A Bean spetta il ruolo di capo degli astronauti in missione, il cui interesse e scopo è la loro incolumità, prima delle loro effettive mansioni. Simpatica una gag che riguarda il suo personaggio e di riflesso anche l’attore, nel momento un cui si parla del PROGETTO ELROND!!!
A Daniels spetta invece il compito di interpretare il capo della NASA (nella realtà il ruolo spetta a Charls Bolden, ex astronauta e ora amministratore dell’agenzia spaziale americana). Il personaggio di Daniels è autoritario e guardingo, non ama esporsi a rischi inutili. Convincente nel suo ruolo.
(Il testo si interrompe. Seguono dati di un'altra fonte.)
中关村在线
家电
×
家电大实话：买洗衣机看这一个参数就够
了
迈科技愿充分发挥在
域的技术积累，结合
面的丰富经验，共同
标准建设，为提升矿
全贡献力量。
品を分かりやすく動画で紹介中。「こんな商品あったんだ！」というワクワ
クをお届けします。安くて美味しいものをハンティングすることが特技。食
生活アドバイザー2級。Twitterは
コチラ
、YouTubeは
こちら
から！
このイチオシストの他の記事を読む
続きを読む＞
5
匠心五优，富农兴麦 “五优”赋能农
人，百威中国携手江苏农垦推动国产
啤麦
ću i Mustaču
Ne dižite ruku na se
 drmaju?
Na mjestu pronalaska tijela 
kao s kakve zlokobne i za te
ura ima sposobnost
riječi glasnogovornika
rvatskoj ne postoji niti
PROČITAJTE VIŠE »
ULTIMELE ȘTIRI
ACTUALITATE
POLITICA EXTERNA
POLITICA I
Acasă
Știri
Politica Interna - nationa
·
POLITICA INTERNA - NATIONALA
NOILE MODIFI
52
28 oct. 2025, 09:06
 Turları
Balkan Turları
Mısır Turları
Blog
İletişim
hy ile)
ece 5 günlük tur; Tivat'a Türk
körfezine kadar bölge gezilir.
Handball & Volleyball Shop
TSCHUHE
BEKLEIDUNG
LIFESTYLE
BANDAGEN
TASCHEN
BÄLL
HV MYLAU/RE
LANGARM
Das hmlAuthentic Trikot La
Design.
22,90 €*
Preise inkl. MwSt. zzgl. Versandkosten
E ovviamente Matt Damon. Già nei panni dell’astronauta Dr. Mann in INTERSTELLAR, qui Damon ha il ruolo del protagonista. Regge molto bene la sua condizione di disperso; personalmente l’ho trovato convincente nelle espressioni emozionali che si alternano fra gioia e tristezza: un’alternanza d’obbligo fra i successi di idee bislacche e gli imprevisti che complicano l’intero quadro generale. Sicuramente convincente la sua interpretazione di astronauta in “panne” che deve cavarsela da solo come un novello boyscout perduto dal gruppo.
Infine ho notato una simpatica e leggerissima somiglianza in alcune inquadrature, fra l’attore Sebastian Stan, che nel film interpreta l’astronauta Chris Beck e l’astronauta danese Andreas Mogensen di recente tornato da una breve missione sulla Stazione Spaziale Internazionale.
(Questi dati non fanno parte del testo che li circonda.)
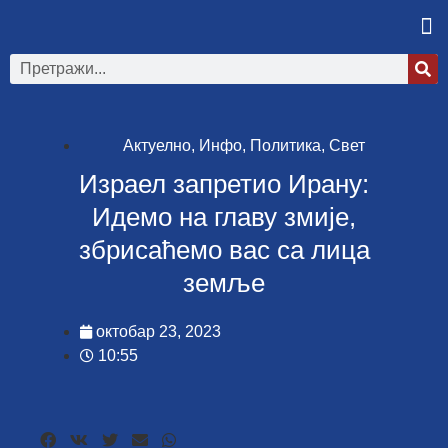
Актуелно
,
Инфо
,
Политика
,
Свет
Израел запретио Ирану:
Идемо на главу змије,
збрисаћемо вас са лица
земље
октобар 23, 2023
10:55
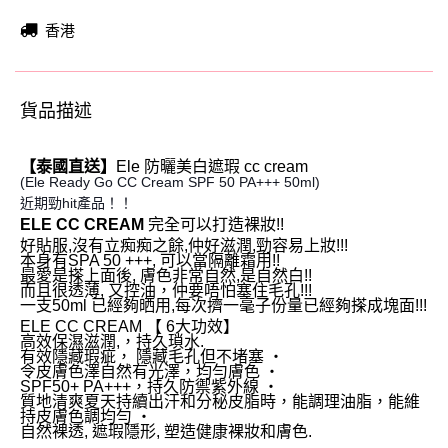
香港
貨品描述
【泰國直送】
Ele 防曬美白遮瑕 cc cream
(Ele Ready Go CC Cream SPF 50 PA+++ 50ml)
近期勁hit產品！！
ELE CC CREAM
完全可以打造裸妝!!
好貼服,沒有立痴痴之餘,仲好滋潤,勁容易上妝!!!
本身有SPA 50 +++, 可以當隔離霜用!!
最愛是搽上面後, 膚色非常自然,是自然白!!
而且很透薄, 又控油，仲要唔怕塞住毛孔!!!
一支50ml 已經夠晒用,每次擠一毫子份量已經夠搽成塊面!!!
ELE CC CREAM 【 6大功效】
高效保濕滋潤,，持久瑣水.
有效隱藏瑕疵， 隱藏毛孔但不堵塞 ‧
令皮膚色澤自然有光澤，均勻膚色 ‧
SPF50+ PA+++，持久防禦紫外線 ‧
質地清爽夏天持續出汗和分秘皮脂時，能調理油脂，能維
持皮膚色調均勻 ‧
自然裸透, 遮瑕隱形, 塑造健康裸妝和膚色.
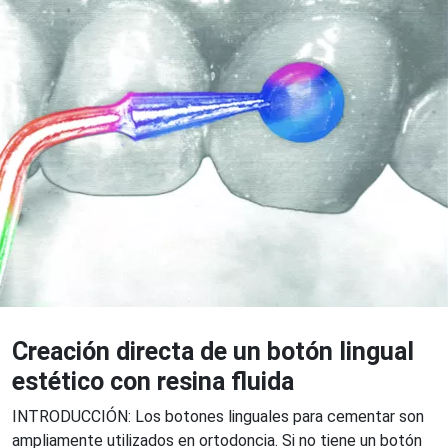
Creación directa de un botón lingual
estético con resina fluida
INTRODUCCIÓN: Los botones linguales para cementar son
ampliamente utilizados en ortodoncia. Si no tiene un botón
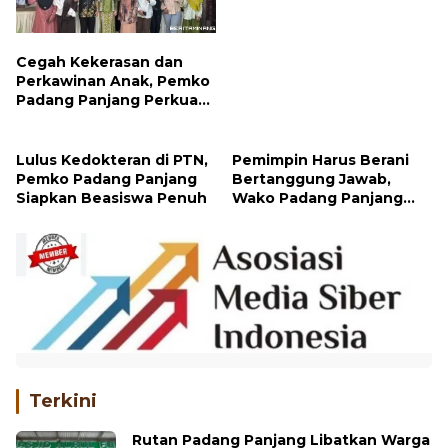
Cegah Kekerasan dan
Perkawinan Anak, Pemko
Padang Panjang Perkuat
Peran Keluarga
Lulus Kedokteran di PTN,
Pemimpin Harus Berani
Pemko Padang Panjang
Bertanggung Jawab,
Siapkan Beasiswa Penuh
Wako Padang Panjang
Buka Pelatihan
Kepemimpinan Pelajar
Terkini
Rutan Padang Panjang Libatkan Warga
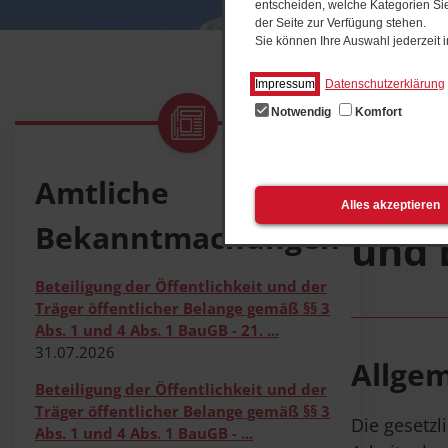
entscheiden, welche Kategorien Sie
der Seite zur Verfügung stehen.
Sie können Ihre Auswahl jederzeit
Impressum
Datenschutzerklärung
Notwendig
Komfort
Start
Rent
Rent
Amtliche
Alles akzeptieren
Bekanntmachungen
und 
Beteiligung der Öffentlichkeit und der
Träger öffentlicher Belange gemäß §§ 3
Abs. 1 und 4 Abs. 1 BauGB - 21. ...
31.07.2026
Allge
Beteiligung der Öffentlichkeit und der
Träger öffentlicher Belange gemäß §§ 3
Die gesetzl
Abs. 1 und 4 Abs. 1 BauGB - ...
Questo film mette in evidenza anche un’altra cosa molto importante: l’ingegno umano. La capacità di provare e spesso riuscire a risolvere situazioni che normalmente sembrerebbero montagne insormontabili. Osa, osiamo… ed è così che le soluzioni ai problemi diventano sempre più complesse e di riflesso sempre più rischiose. Soluzioni che non passerebbero per l’anticamera del cervello di nessuno dotato di buon senso, diventano imprvvisamente l’unica via percorribile per aver salva la vita. Perchè con le giuste conoscenze, i problemi si possono risolvere non solo per il bene di pochi, ma anche per il bene di tutti.
Il film è tratto dal libro L’UOMO DI MARTE scritto da Andy Weir. Inizialmente autopubblicato come ebook nel 2011, ha trovato la stampa al grande pubblico con Crown Publishing all’inizio del 2014. In Italia è pubblicato da Newton Compton Editori.